When decomposing $K_6$ into edge-disjoint partitions that are complete subgraphs we consider $K_5,\ldots K_2$. The $K_6$ as a subgraph of itself is trivial. I found that when we decompose a $K_6$ we have $8$ options: $15 K_2s$, $4K_3s + 3K_2s$, $3K_3s + 6K_2s$, $2K_3s + 9K_2s$, $1K_3 + 12K_2s$, $1K_4 + 1K_3 + 6K_2s$, $1K_4 + 9K_2s$, $1K_5 +5K_2s$. For some of them I have an explanation why we cannot have other forms, for example $1K_5$ leaves us with a star $1,5$ so the only option is to take $K_2s.$
What about $1K_4 + 1K_3 + 6K_2s$? Is there an easy way to explain these?
Let's talk about the case you mentioned, i.e. $1K_4$$+1K_3$$+6K_2$s.
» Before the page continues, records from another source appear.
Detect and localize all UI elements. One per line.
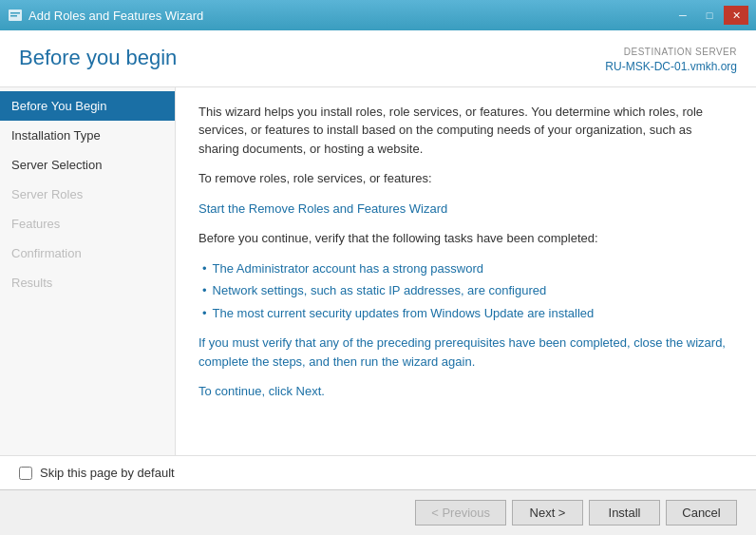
sidebar-item-server-selection[interactable]: Server Selection — [0, 150, 175, 180]
sidebar-item-installation-type[interactable]: Installation Type — [0, 121, 175, 150]
cancel-button[interactable]: Cancel — [666, 500, 737, 525]
remove-heading: To remove roles, role services, or featu… — [198, 169, 733, 188]
wizard-icon — [8, 8, 23, 23]
remove-link[interactable]: Start the Remove Roles and Features Wiza… — [198, 201, 447, 216]
sidebar-item-confirmation: Confirmation — [0, 239, 175, 268]
sidebar-item-results: Results — [0, 268, 175, 297]
skip-label[interactable]: Skip this page by default — [40, 466, 175, 480]
restore-button[interactable]: □ — [697, 6, 722, 25]
intro-text: This wizard helps you install roles, rol… — [198, 103, 733, 159]
svg-rect-1 — [10, 12, 20, 14]
footer: < Previous Next > Install Cancel — [0, 489, 756, 535]
bullet-item-3: The most current security updates from W… — [202, 304, 733, 323]
content-area: This wizard helps you install roles, rol… — [176, 87, 756, 455]
bullet-item-2: Network settings, such as static IP addr… — [202, 281, 733, 300]
window-title: Add Roles and Features Wizard — [28, 9, 203, 23]
skip-checkbox[interactable] — [19, 467, 32, 480]
destination-label: DESTINATION SERVER — [605, 46, 737, 59]
sidebar-item-server-roles: Server Roles — [0, 180, 175, 209]
minimize-button[interactable]: ─ — [671, 6, 695, 25]
destination-name: RU-MSK-DC-01.vmkh.org — [605, 59, 737, 75]
page-title: Before you begin — [19, 46, 177, 70]
next-button[interactable]: Next > — [512, 500, 583, 525]
window-controls: ─ □ ✕ — [671, 6, 748, 25]
body-container: Before You Begin Installation Type Serve… — [0, 87, 756, 455]
bullet-list: The Administrator account has a strong p… — [198, 259, 733, 323]
prereq-note: If you must verify that any of the prece… — [198, 334, 733, 371]
title-bar: Add Roles and Features Wizard ─ □ ✕ — [0, 0, 756, 30]
skip-area: Skip this page by default — [0, 455, 756, 489]
verify-heading: Before you continue, verify that the fol… — [198, 229, 733, 248]
title-bar-left: Add Roles and Features Wizard — [8, 8, 203, 23]
sidebar-item-features: Features — [0, 209, 175, 239]
previous-button[interactable]: < Previous — [415, 500, 506, 525]
sidebar: Before You Begin Installation Type Serve… — [0, 87, 176, 455]
sidebar-item-before-you-begin[interactable]: Before You Begin — [0, 91, 175, 121]
page-header: Before you begin DESTINATION SERVER RU-M… — [0, 30, 756, 87]
bullet-item-1: The Administrator account has a strong p… — [202, 259, 733, 278]
close-button[interactable]: ✕ — [724, 6, 748, 25]
svg-rect-2 — [10, 15, 17, 17]
destination-server-info: DESTINATION SERVER RU-MSK-DC-01.vmkh.org — [605, 46, 737, 75]
continue-text: To continue, click Next. — [198, 382, 733, 401]
main-container: Before you begin DESTINATION SERVER RU-M… — [0, 30, 756, 535]
install-button[interactable]: Install — [589, 500, 660, 525]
It is easy to see that upon removal of a $K_4$ from a complete hexagonal graph, you're left with no other $K_4$ and can at best get a $K_3$ (this is because there are only two vertices, say $v_1$ and $v_2$, that are connected to every other vertex so at best, they can be connected to the same vertex and make a triangle). One sees that all triangles share the edge $v_1$$v_2$ so if you remove any one triangle, you essentially remove the edge $v_1$$v_2$ and you can't have more triangles in the graph.